Man weiss auch nicht, inwiefern Deutschland mehr „gewagt“ hätte – möglicherweise handelt es sich im das Hineinreden in die Staatshaushalte der solchermassen gestützten Staaten, so wie es in Griechenland praktiziert wird.

Warum sieht es die EU-Spitze für geraten bzw. notwendig an, eine solche Institution wie einen EWF zu schaffen?

1. Weil vom IWF selbst immer mehr Kritik an den Euro-Rettungsprogrammen kommt. Die anderen Mitgliedsstaaten des IWF wollen nicht ständig für die Rettung einer Weltwährung ins Gebet genommen werden. Zwischen der Führung des IWF und der EU und EZB vertiefen sich die Spannungen, weil der IWF bei Griechenland eine Schuldenstreichung fordert, die die EU auf keinen Fall zugestehen will.

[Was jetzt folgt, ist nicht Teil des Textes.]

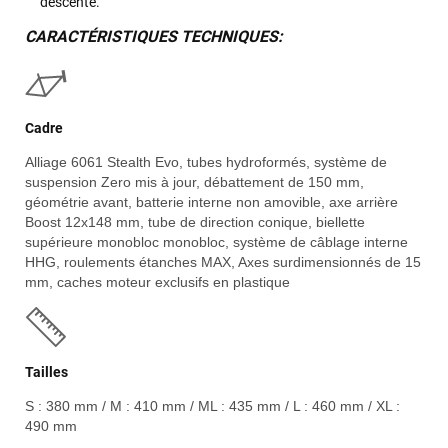
descente.
CARACTÉRISTIQUES TECHNIQUES:
Cadre
Alliage 6061 Stealth Evo, tubes hydroformés, système de
suspension Zero mis à jour, débattement de 150 mm,
géométrie avant, batterie interne non amovible, axe arrière
Boost 12x148 mm, tube de direction conique, biellette
supérieure monobloc monobloc, système de câblage interne
HHG, roulements étanches MAX, Axes surdimensionnés de 15
mm, caches moteur exclusifs en plastique
Tailles
S : 380 mm / M : 410 mm / ML : 435 mm / L : 460 mm / XL :
490 mm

2. Weil die EU einen ständig anwachsenden und immer weniger durch Profite oder Steuern beglaubigten Schuldenberg vor sich herschiebt und ständig befürchten muss, dass der eine oder andere Staat oder eine systemwichtige Bank ins Strudeln gerät, was eine neue Eurokrise auslösen könnte. Die seit geraumer Zeit drohende Insolvenz verschiedener italienischer oder spanischer Banken sind da deutliche Zeichen an der Wand gewesen, dass von dieser Seite Unheil droht. Aber auch Deutsche und Commerzbank stehen nicht so sicher auf ihren Füssen, dass da nicht mit Kreditspritzen gerechnet werden müsste.

3. Was den Staatskredit angeht, so präsentiert sich die allgemeine Lage auch nicht gerade stabil. Seit mehr als 3 Jahren werden von der EZB Unsummen in die Kreditierung von Wackelstaaten gepumpt, um ein Wiederaufflammen der Eurokrise zu verhindern. Gleichzeitig stellt das ein Geschäftsangebot an die Banken dar: sie kaufen Staatsanleihen auf und haben eine Abnahmegarantie von der EZB, mit Aufschlag, an dem sie auch etwas verdienen. Auf diese Weise verschafft die EZB den Banken Einkünfte und den Staaten Liquidität und verursacht damit auch niedrige Zinsen auf Staatsanleihen, die sich auf das ganze restliche Zinsniveau in unterschiedlicher Weise auswirken.